*** Block opens ***
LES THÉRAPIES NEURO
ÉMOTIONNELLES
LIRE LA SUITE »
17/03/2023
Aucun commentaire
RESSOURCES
*** Block closes ***
*** Block opens ***
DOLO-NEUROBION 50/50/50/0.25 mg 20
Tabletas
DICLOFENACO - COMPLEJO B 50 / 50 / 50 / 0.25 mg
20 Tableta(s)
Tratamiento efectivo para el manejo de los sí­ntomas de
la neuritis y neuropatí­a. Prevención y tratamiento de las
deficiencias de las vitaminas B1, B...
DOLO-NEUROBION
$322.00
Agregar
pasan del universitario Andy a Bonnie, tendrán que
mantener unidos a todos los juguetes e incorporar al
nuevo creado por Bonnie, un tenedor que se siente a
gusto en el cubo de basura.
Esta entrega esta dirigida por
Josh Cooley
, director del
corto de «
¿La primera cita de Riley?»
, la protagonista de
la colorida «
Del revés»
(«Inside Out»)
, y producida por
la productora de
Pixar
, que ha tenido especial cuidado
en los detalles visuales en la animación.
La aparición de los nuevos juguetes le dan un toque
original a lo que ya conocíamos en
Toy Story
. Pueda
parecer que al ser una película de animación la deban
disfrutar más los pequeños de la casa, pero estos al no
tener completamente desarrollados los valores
*** Block closes ***
→ About this task: Where a line in the entries holds "NEUROBION", copy that line.

→ Answer space:
DOLO-NEUROBION 50/50/50/0.25 mg 20
DOLO-NEUROBION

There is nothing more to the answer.